Introduction
Ovarian cancer (OC) is the most lethal gynecologic cancer, which affects around 230,000 women and with 152,000 deaths worldwide each year. One of the main factors contributing to the high death-to-incidence rate of OC is the advanced stage of the disease at the time of diagnosis. [1], [2]. OC is classified into distinct histological subtypes, which differ in their origin, pathogenesis, molecular profile, risk factors, and clinical prognosis. [3]. An understanding of the epidemiology and etiology of OC based on the heterogeneity is critical for the development of prevention strategies.
Lifestyle-related risk factors are amenable to modification and may therefore be relevant targets in the prevention of OC. While many lifestyle factors have been associated with OC and its subtypes, such as education [4], coffee or tea consumption [5]–[8], dietary fat intake [9], physical activities [10]–[13], obesity [14], cigarette smoking and alcohol drinking [15]–[17], sleep duration and insomnia [18], [19], ascertaining causality and whether their modification will reduce the risk is undetermined. For example, education and obesity are closely interrelated, but their independent association with OC subtypes is uncertain. As well, smoking and coffee or tea consumption are overlapping behaviors, so they may introduce residual confounding to observational studies. Moreover, another challenge is that OC is caused by various pathologies, which have distinct pathophysiological characteristics. Most risk factors exhibited significant heterogeneity by histology, however, much of the current epidemiological data examining risk factor modification have not studied the relationships between modifiable risk factors and specific OC subtypes. A clear appraisal of the causality of these associations is of importance in updating the primary prevention strategy for OC and different histotypes.
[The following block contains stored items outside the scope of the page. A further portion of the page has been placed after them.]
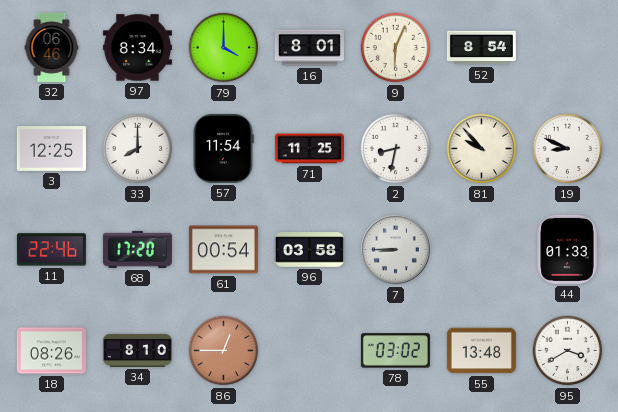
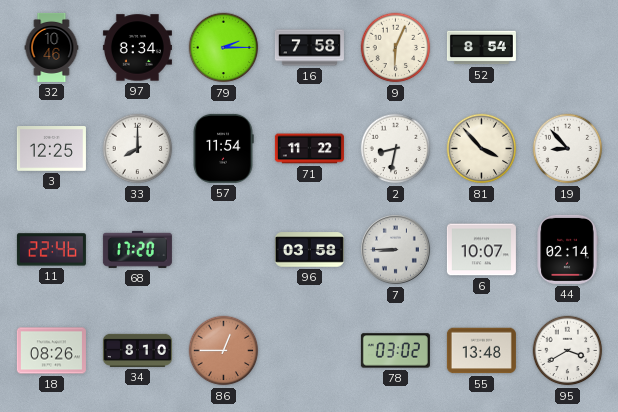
32: 06:46 -> 10:46
79: 4:00 -> 2:15
16: 8:01 -> 7:58
71: 11:25 -> 11:22
81: 9:53 -> 3:53
19: 8:49 -> 8:53
61: 00:54 -> none
6: none -> 10:07
44: 01:33 -> 02:14
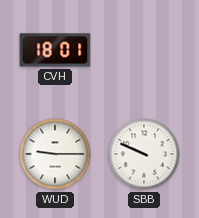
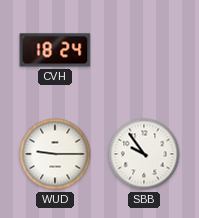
CVH: 18:01 -> 18:24
SBB: 9:49 -> 9:54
Mendelian Randomization (MR) involves the use of genetic variants as instrumental variables in order to prove the causal effect of environmental exposure on a disease outcome. The MR estimates represent associations between genetically predicted levels of risk factors and outcomes, which makes MR estimates less likely to be affected by confounding factors than conventional observational epidemiology estimates [20], [21]. Additionally, since genetic codes are immune from environmental influences or preclinical disease, MR estimates are less prone to bias caused by reverse causation.
Herein, we conducted a comprehensive MR study to investigate the etiological role of multiple modifiable lifestyle factors on OC and its histologic subtypes.